Problem details
All of the data below should be printed again exactly, pictures excluded.

(Data shown begins)

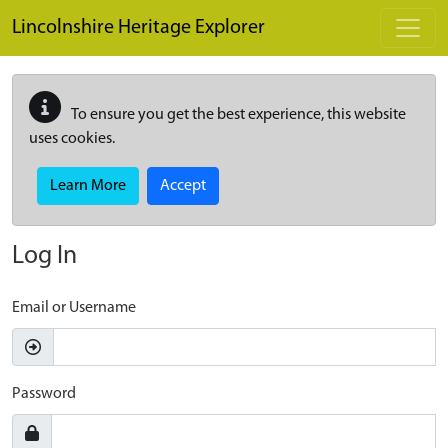
Skip to main content
Lincolnshire Heritage Explorer
To ensure you get the best experience, this website
uses cookies.
Learn More
Accept
Log In
Email or Username
Password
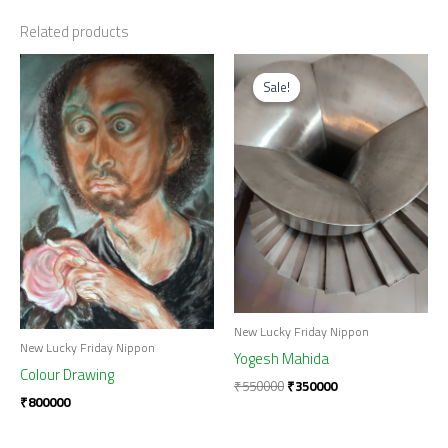
Related products
Original
Current
price
price
Sale!
Sale!
was:
is:
₹550000.
₹350000.
New Lucky Friday Nippon
New Lucky Friday Nippon
Yogesh Mahida
Colour Drawing
₹
550000
₹
350000
₹
800000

(Data shown ends)

Exercise answer
Skip to main content
Lincolnshire Heritage Explorer
To ensure you get the best experience, this website
uses cookies.
Learn More
Accept
Log In
Email or Username
Password
Related products
Original
Current
price
price
Sale!
Sale!
was:
is:
₹550000.
₹350000.
New Lucky Friday Nippon
New Lucky Friday Nippon
Yogesh Mahida
Colour Drawing
₹
550000
₹
350000
₹
800000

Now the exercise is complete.